● **What you are asked to do**
What is the number of lines in these entries that include "data"? Write that number and no other text.

======== Provided entries ========

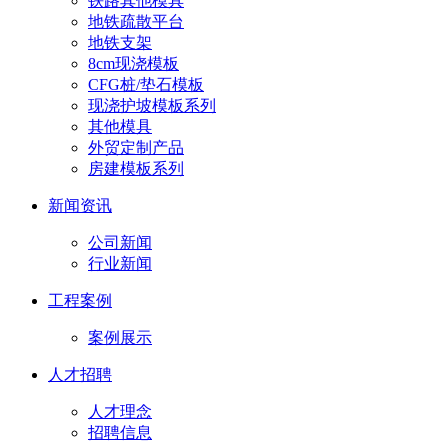
铁路其他模具
地铁疏散平台
地铁支架
8cm现浇模板
CFG桩/垫石模板
现浇护坡模板系列
其他模具
外贸定制产品
房建模板系列
新闻资讯
公司新闻
行业新闻
工程案例
案例展示
人才招聘
人才理念
招聘信息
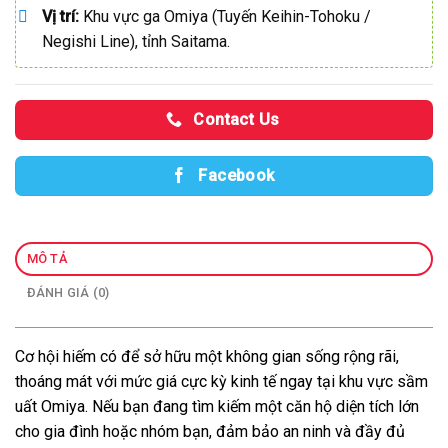
Vị trí:
Khu vực ga Omiya (Tuyến Keihin-Tohoku /
Negishi Line), tỉnh Saitama.
Contact Us
Facebook
MÔ TẢ
ĐÁNH GIÁ (0)
Cơ hội hiếm có để sở hữu một không gian sống rộng rãi,
thoáng mát với mức giá cực kỳ kinh tế ngay tại khu vực sầm
uất Omiya. Nếu bạn đang tìm kiếm một căn hộ diện tích lớn
cho gia đình hoặc nhóm bạn, đảm bảo an ninh và đầy đủ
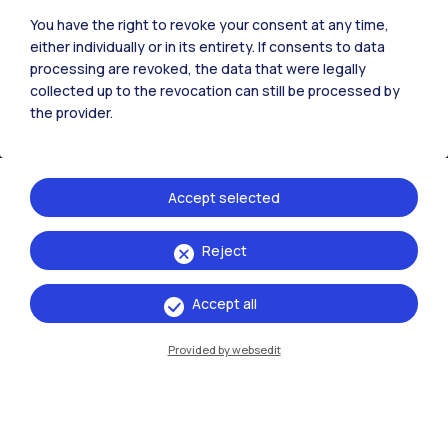
You have the right to revoke your consent at any time,
either individually or in its entirety. If consents to data
processing are revoked, the data that were legally
IT
EN
collected up to the revocation can still be processed by
Sedi
the provider.
Milano Leonardo
Milano Bovisa
Accept selected
Cremona
Reject
Lecco
Accept all
Mantova
Provided by websedit
Piacenza
Xi'an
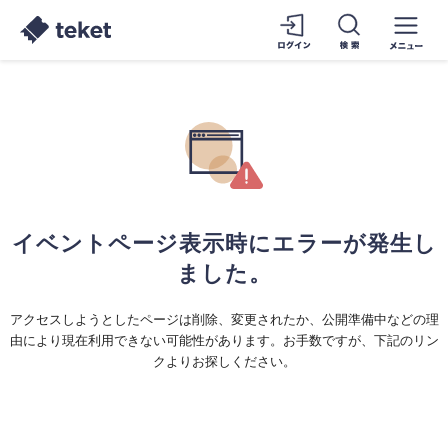
イベントページ表示時にエラーが発生し
ました。
アクセスしようとしたページは削除、変更されたか、公開準備中などの理
由により現在利用できない可能性があります。お手数ですが、下記のリン
クよりお探しください。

========

● **Solved exercise**
2